Stored entries
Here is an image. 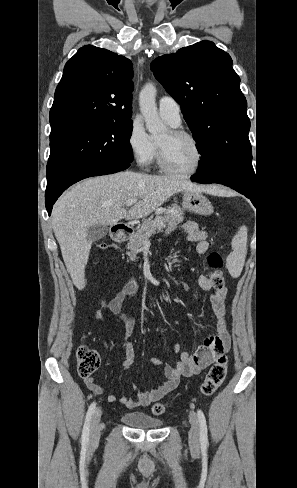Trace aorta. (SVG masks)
<instances>
[{
  "label": "aorta",
  "mask_w": 297,
  "mask_h": 488,
  "mask_svg": "<svg viewBox=\"0 0 297 488\" xmlns=\"http://www.w3.org/2000/svg\"><path fill=\"white\" fill-rule=\"evenodd\" d=\"M155 98L156 87L152 83H147L139 93V106L146 128L152 135H158L166 129L165 124L158 116Z\"/></svg>",
  "instance_id": "aorta-1"
}]
</instances>
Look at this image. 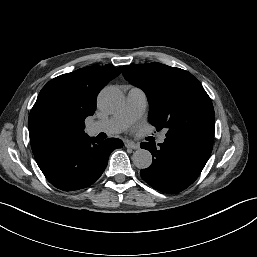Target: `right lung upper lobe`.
Returning a JSON list of instances; mask_svg holds the SVG:
<instances>
[{
  "instance_id": "1",
  "label": "right lung upper lobe",
  "mask_w": 257,
  "mask_h": 257,
  "mask_svg": "<svg viewBox=\"0 0 257 257\" xmlns=\"http://www.w3.org/2000/svg\"><path fill=\"white\" fill-rule=\"evenodd\" d=\"M120 70L89 66L50 80L40 91L28 119L33 154L65 139L87 136L84 120L94 114L99 90Z\"/></svg>"
}]
</instances>
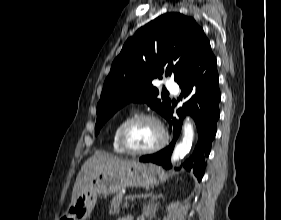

▶ [Exercise goal]: Filter the records above and return every line that holds the word "viewBox".

▶ [Expected answer]:
  "mask_svg": "<svg viewBox=\"0 0 297 488\" xmlns=\"http://www.w3.org/2000/svg\"><path fill=\"white\" fill-rule=\"evenodd\" d=\"M155 98L156 87L152 83H147L139 93V106L146 128L152 135H158L166 129L165 124L158 116Z\"/></svg>",
  "mask_svg": "<svg viewBox=\"0 0 257 257\" xmlns=\"http://www.w3.org/2000/svg\"><path fill=\"white\" fill-rule=\"evenodd\" d=\"M120 70L89 66L50 80L40 91L28 119L33 154L65 139L87 136L84 120L94 114L99 90Z\"/></svg>"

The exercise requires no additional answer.